How do mole ratios compare to volume ratios?

Jan 1, 2015

I'm assuming that you are referring to reactions between ideal gases, for which a relationship between mole ratios and volume ratios can be easily determined.

So, according to Avogadro's law, equal volumes of ideal gases contain the same number of moles at the same temperature and pressure. This means that if pressure and temperature are held constant, 1 mole of any ideal gas will occupy the exact same volume.

${V}_{\text{molar}} = \frac{V}{n}$ for $n = 1 \text{mole}$. (1)

The most common application of this principle is the molar volume of a gas at STP - Standard Temperature and Pressure.
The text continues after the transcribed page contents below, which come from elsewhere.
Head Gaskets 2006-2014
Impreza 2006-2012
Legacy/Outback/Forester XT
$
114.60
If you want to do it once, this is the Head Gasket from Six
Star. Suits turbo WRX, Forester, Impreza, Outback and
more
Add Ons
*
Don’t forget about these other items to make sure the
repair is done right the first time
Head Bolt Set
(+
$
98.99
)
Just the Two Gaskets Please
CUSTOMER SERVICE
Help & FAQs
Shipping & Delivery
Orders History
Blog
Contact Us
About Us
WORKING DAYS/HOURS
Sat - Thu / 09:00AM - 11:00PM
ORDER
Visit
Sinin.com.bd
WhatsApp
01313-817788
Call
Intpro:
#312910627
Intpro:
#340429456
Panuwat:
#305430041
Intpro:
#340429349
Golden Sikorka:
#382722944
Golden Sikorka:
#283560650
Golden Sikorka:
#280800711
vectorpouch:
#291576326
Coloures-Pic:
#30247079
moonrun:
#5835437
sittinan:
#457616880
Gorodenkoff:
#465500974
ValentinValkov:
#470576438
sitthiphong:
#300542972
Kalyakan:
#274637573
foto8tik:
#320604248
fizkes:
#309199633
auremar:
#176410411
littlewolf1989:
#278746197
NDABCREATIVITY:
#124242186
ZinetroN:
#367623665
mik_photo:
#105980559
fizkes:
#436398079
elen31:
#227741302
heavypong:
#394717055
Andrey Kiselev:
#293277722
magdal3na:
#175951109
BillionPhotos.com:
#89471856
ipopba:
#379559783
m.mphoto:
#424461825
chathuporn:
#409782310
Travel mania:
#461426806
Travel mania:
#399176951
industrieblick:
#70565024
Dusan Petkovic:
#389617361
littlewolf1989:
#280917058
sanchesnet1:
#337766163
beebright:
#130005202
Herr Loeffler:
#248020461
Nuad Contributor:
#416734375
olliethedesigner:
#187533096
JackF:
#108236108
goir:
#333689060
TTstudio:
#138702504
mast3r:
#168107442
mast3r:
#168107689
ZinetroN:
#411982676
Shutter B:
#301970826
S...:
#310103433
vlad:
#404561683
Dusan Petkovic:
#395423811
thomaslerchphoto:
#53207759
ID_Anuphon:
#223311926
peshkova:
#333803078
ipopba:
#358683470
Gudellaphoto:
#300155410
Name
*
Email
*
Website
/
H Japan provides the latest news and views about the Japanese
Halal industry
At STP conditions, which imply a temperature of 273.15 K and a pressure of 1 atm, 1 mole of any ideal gas occupies exactly 22.4 L.
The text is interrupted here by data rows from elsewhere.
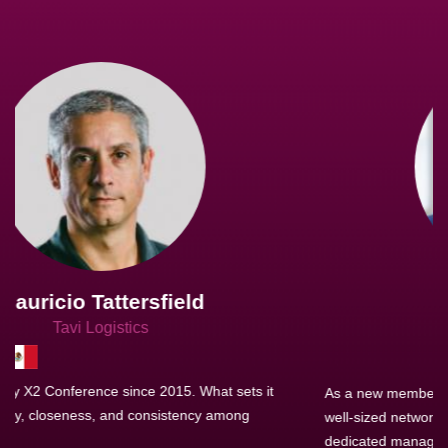
Joachim Hirt
Creo Logistics
As a new member, we see that X2 truly stands out - a strong,
well-sized network of like-minded experts, guided by a
dedicated management team that drives and supports every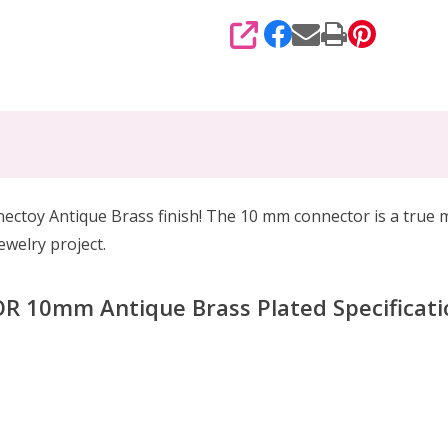
SHARE
nectoy Antique Brass finish! The 10 mm connector is a true 
ewelry project.
10mm Antique Brass Plated Specificati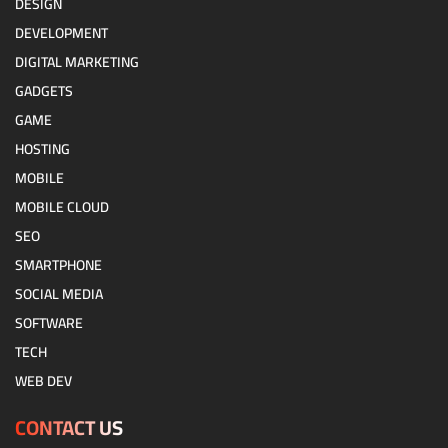
DESIGN
DEVELOPMENT
DIGITAL MARKETING
GADGETS
GAME
HOSTING
MOBILE
MOBILE CLOUD
SEO
SMARTPHONE
SOCIAL MEDIA
SOFTWARE
TECH
WEB DEV
CONTACT US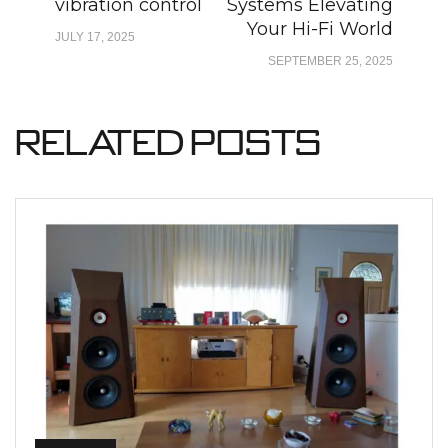
vibration control
Systems Elevating
Your Hi-Fi World
JULY 17, 2025
SEPTEMBER 25, 2025
Related Posts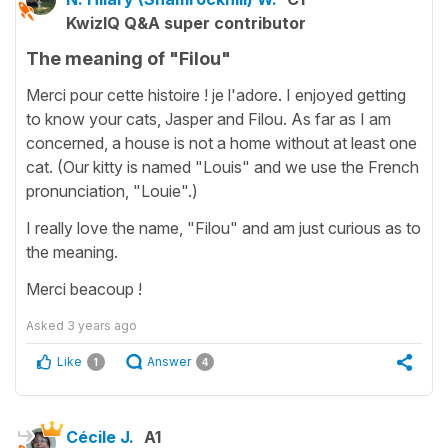
KwizIQ Q&A super contributor
The meaning of "Filou"
Merci pour cette histoire ! je l'adore. I enjoyed getting
to know your cats, Jasper and Filou. As far as I am
concerned, a house is not a home without at least one
cat. (Our kitty is named "Louis" and we use the French
pronunciation, "Louie".)
I really love the name, "Filou" and am just curious as to
the meaning.
Merci beacoup !
Asked
3 years ago
Like
Answer
1
4
Cécile J.
A1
So, let's say you have a reaction that involves ideal gases at STP.

${N}_{2 \left(g\right)} + 3 {H}_{2 \left(g\right)} \to 2 N {H}_{3 \left(g\right)}$

The mole ratio between ${N}_{2}$, ${H}_{2}$, and $N {H}_{3}$ is $1 : 3 : 2$; that is, 1 mole of ${N}_{2}$ reacts with 3 moles of ${H}_{2}$ to produce 2 moles of $N {H}_{3}$.

Let's assume we have $0.25$ moles of ${N}_{2}$ that react completely with ${H}_{2}$ to produce $N {H}_{3}$. Since we are a STP, we know that 1 mole of each of these gases occupies 22.4L. According to (1), this means that

${V}_{{H}_{2}} = {n}_{{H}_{2}} \cdot {V}_{\text{molar}} = 3 \cdot 0.25 \cdot 22.4 L = 16.8 L$
${V}_{{N}_{2}} = {n}_{{N}_{2}} \cdot {V}_{\text{molar}} = 0.25 \cdot 22.4 L = 5.6 L$
${V}_{N {H}_{3}} = {n}_{N {H}_{3}} \cdot {V}_{\text{molar}} = 2 \cdot 0.25 \cdot 22.4 L = 11.2 L$

The volume ratio between ${N}_{2}$, ${H}_{2}$, and $N {H}_{3}$ will be $5.6 : 16.8 : 11.2$, which is of course equal to $1 : 3 : 2$, the mole ratio between the gases.

So, for gaseous reactants and products that are at the same temperature and pressure, the mole ratio is equal to the volume ratio.